** MATERIAL FOR THIS EXERCISE follows **

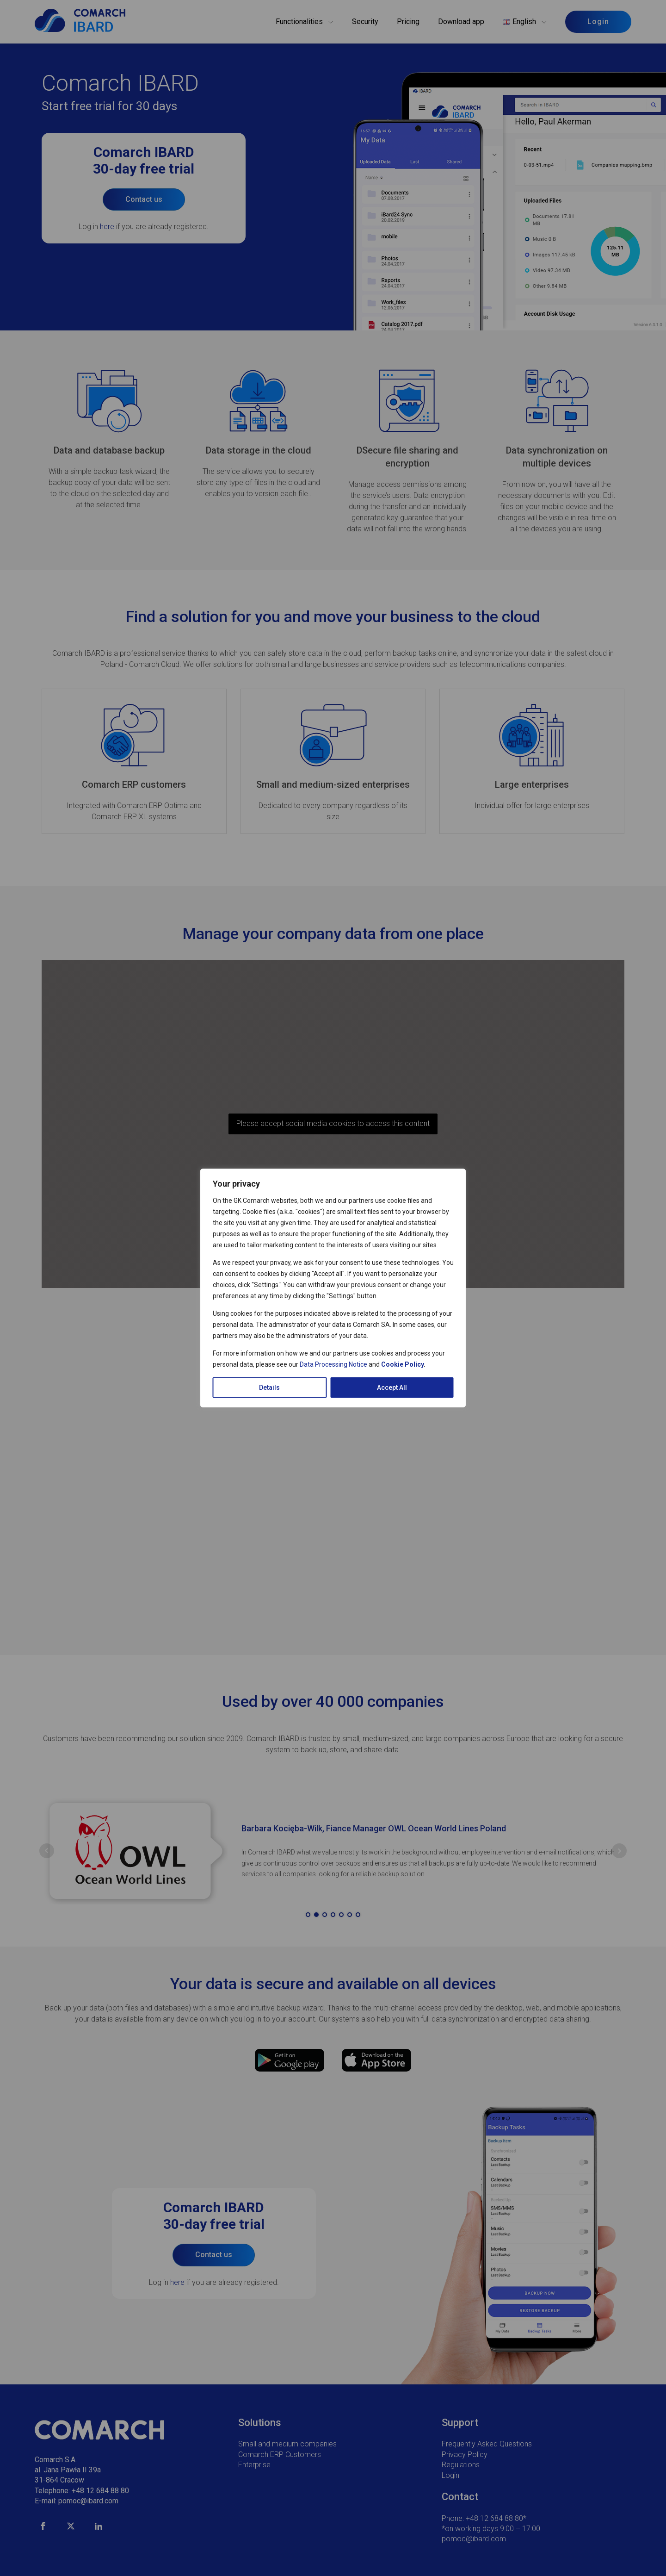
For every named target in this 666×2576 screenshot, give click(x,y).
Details (269, 1387)
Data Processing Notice (333, 1364)
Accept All (392, 1387)
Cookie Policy (402, 1364)
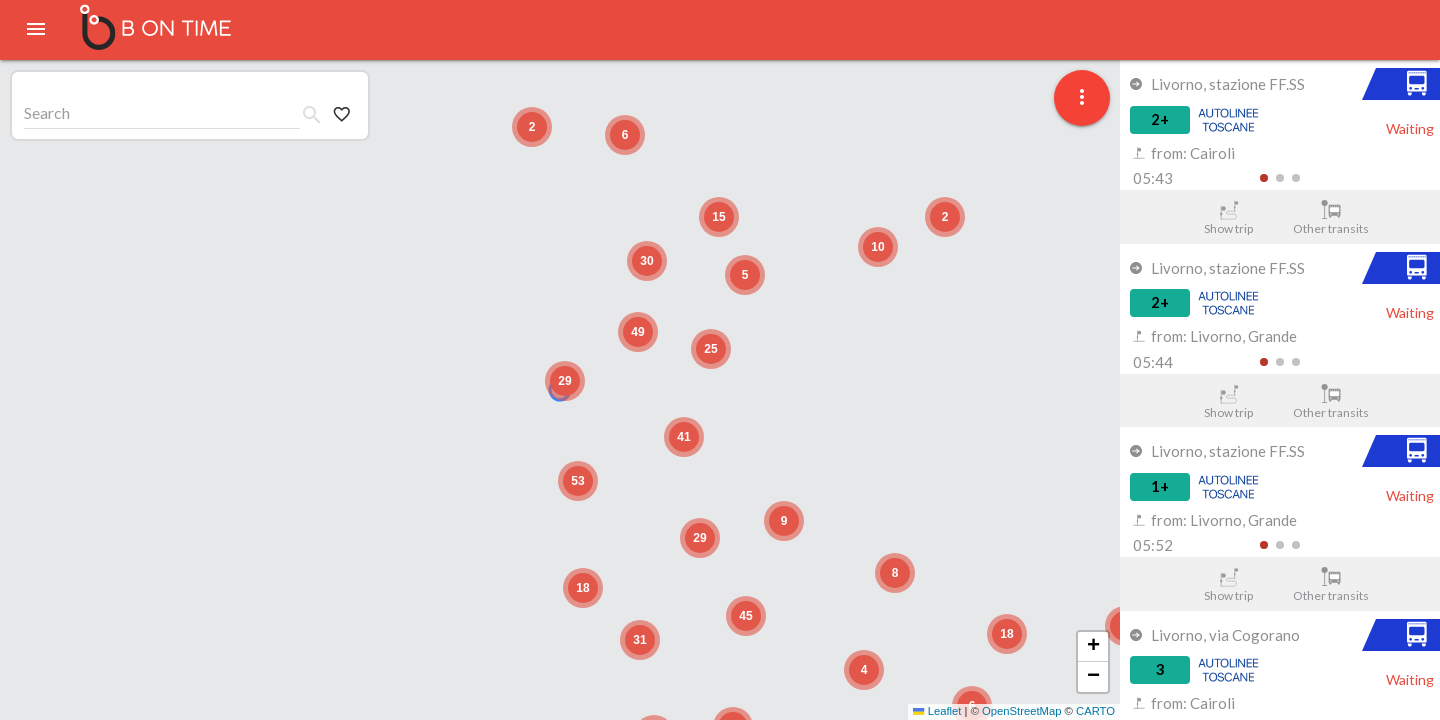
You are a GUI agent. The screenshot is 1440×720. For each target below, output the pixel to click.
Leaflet (937, 711)
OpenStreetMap (1021, 711)
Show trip (1228, 218)
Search (47, 112)
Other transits (1331, 218)
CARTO (1095, 711)
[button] (565, 381)
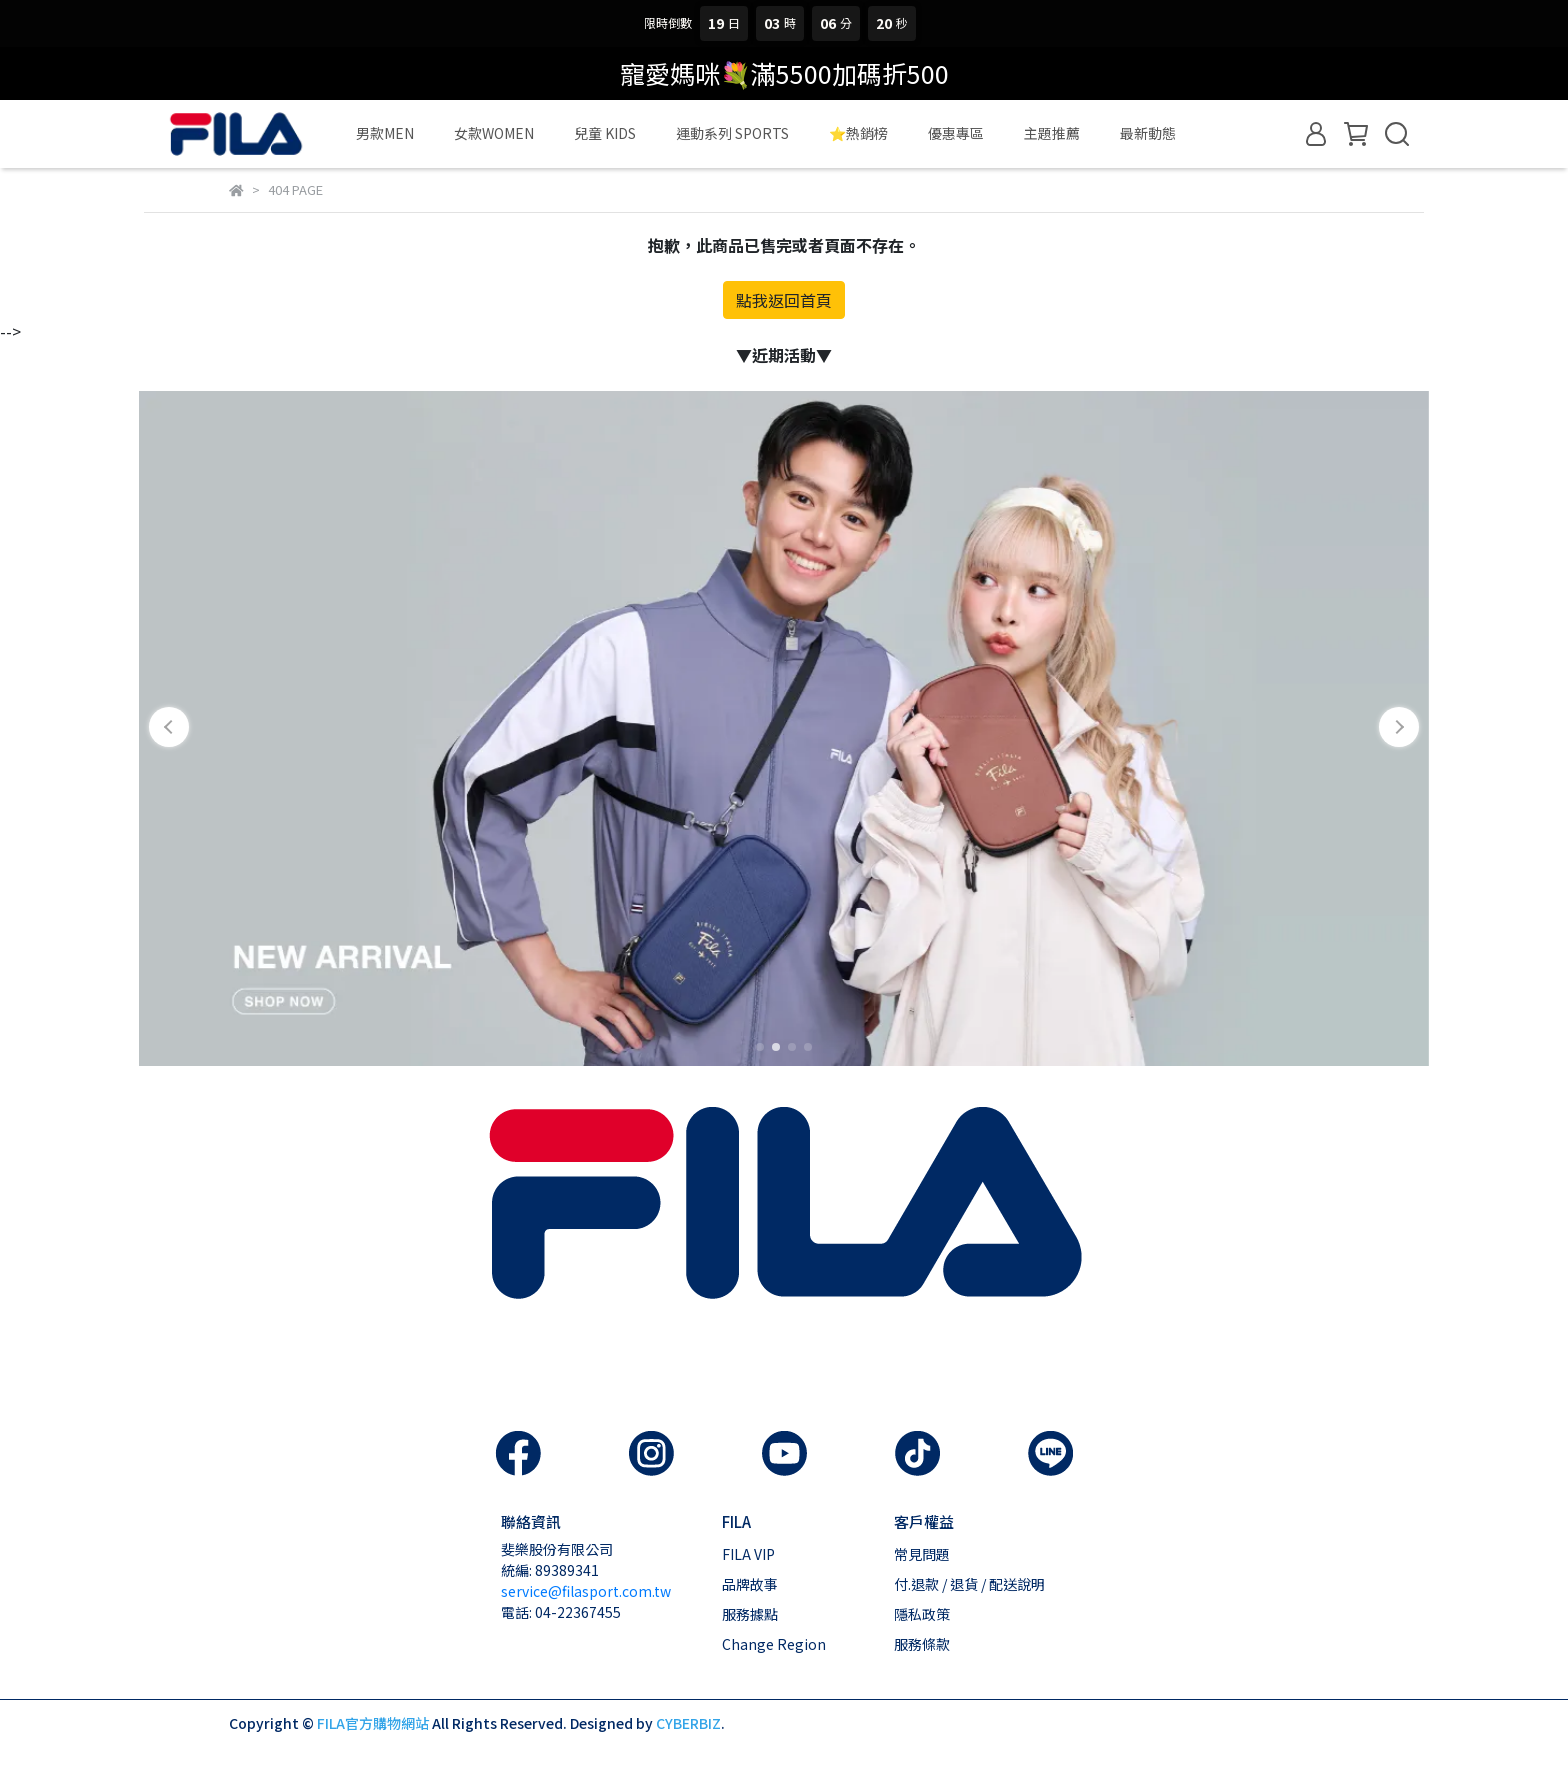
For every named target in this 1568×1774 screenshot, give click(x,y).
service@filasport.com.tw (586, 1591)
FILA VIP (748, 1554)
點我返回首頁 (784, 300)
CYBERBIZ (688, 1723)
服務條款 (922, 1644)
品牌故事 (750, 1584)
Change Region (774, 1644)
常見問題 (922, 1554)
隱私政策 (922, 1614)
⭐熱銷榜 (858, 133)
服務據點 (750, 1614)
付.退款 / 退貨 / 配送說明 (969, 1584)
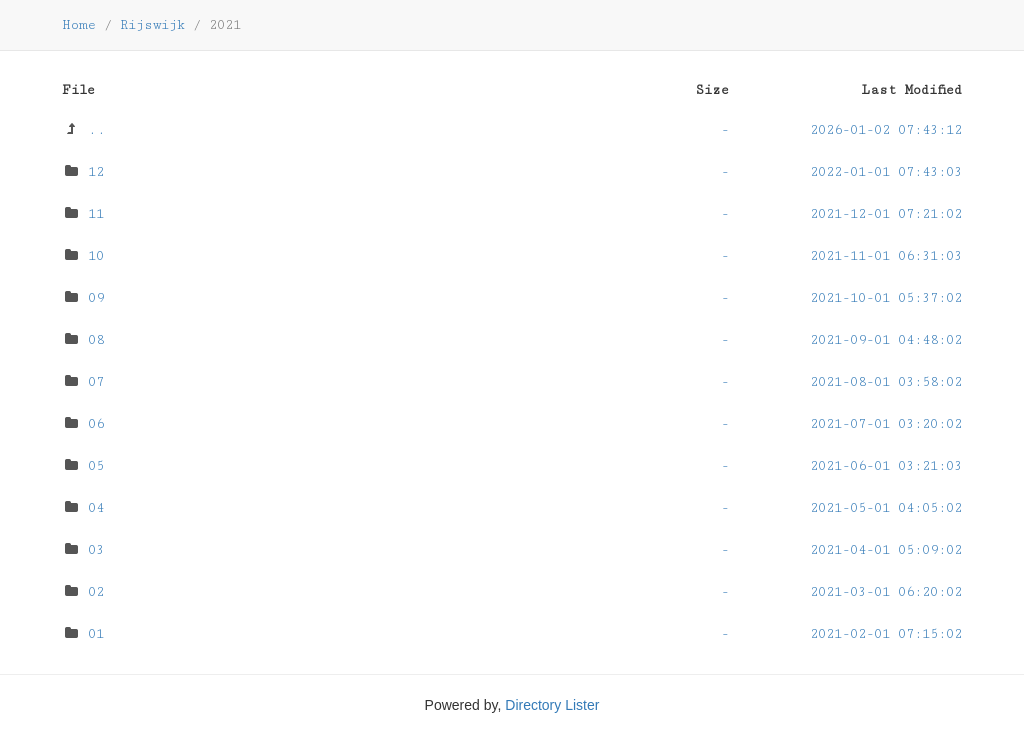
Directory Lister (552, 705)
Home (79, 25)
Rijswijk (152, 25)
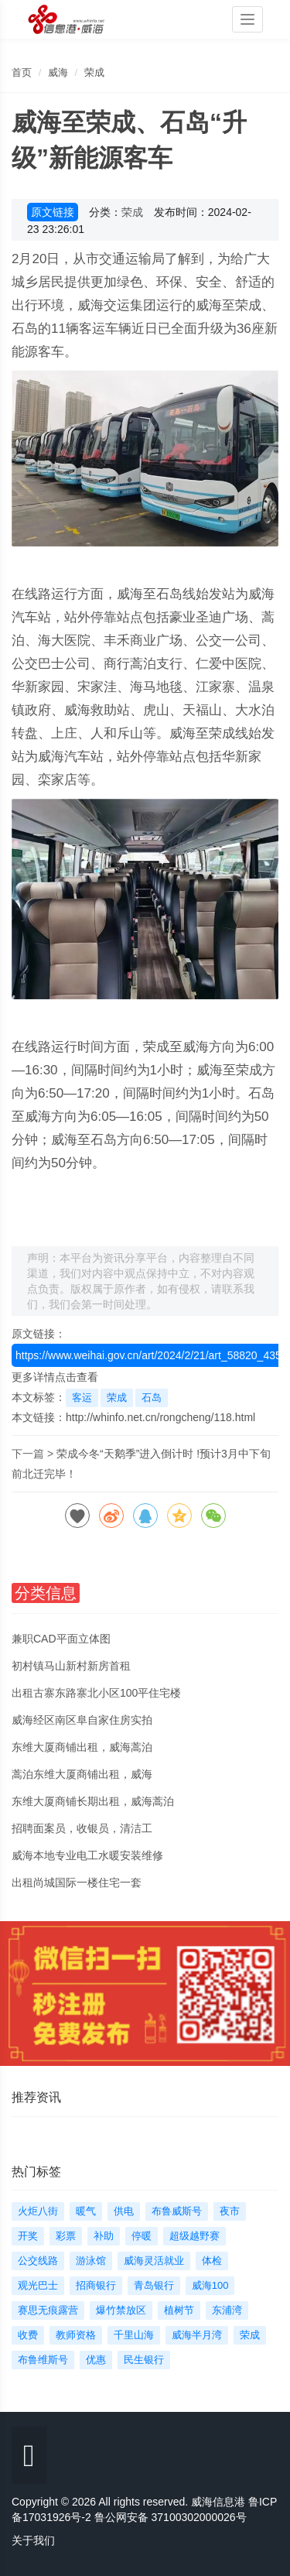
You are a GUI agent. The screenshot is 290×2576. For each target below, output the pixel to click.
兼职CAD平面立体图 (61, 1638)
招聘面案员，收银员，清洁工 (82, 1828)
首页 (22, 72)
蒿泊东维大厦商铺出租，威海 (82, 1774)
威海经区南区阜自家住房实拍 (82, 1720)
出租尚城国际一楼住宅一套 (77, 1882)
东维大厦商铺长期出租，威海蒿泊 (93, 1801)
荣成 (94, 72)
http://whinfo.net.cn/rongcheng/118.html (160, 1417)
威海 (58, 72)
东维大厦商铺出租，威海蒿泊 (82, 1747)
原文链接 (52, 212)
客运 (82, 1397)
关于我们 (33, 2540)
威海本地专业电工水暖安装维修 (87, 1855)
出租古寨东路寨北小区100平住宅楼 (96, 1693)
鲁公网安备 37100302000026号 (170, 2517)
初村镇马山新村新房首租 (71, 1666)
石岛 (152, 1397)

** End of MATERIAL FOR THIS EXERCISE **

WHAT IS EXPECTED — Through the last line of the entries above, beginning at the line containing "招聘面案员，收银员，清洁工 (82, 1828)", transcribe each line exactly, both ends included and nothing more.

ANSWER —
招聘面案员，收银员，清洁工 (82, 1828)
首页 (22, 72)
蒿泊东维大厦商铺出租，威海 (82, 1774)
威海经区南区阜自家住房实拍 (82, 1720)
出租尚城国际一楼住宅一套 (77, 1882)
东维大厦商铺长期出租，威海蒿泊 (93, 1801)
荣成 (94, 72)
http://whinfo.net.cn/rongcheng/118.html (160, 1417)
威海 (58, 72)
东维大厦商铺出租，威海蒿泊 (82, 1747)
原文链接 (52, 212)
客运 (82, 1397)
关于我们 (33, 2540)
威海本地专业电工水暖安装维修 (87, 1855)
出租古寨东路寨北小区100平住宅楼 (96, 1693)
鲁公网安备 37100302000026号 (170, 2517)
初村镇马山新村新房首租 (71, 1666)
石岛 (152, 1397)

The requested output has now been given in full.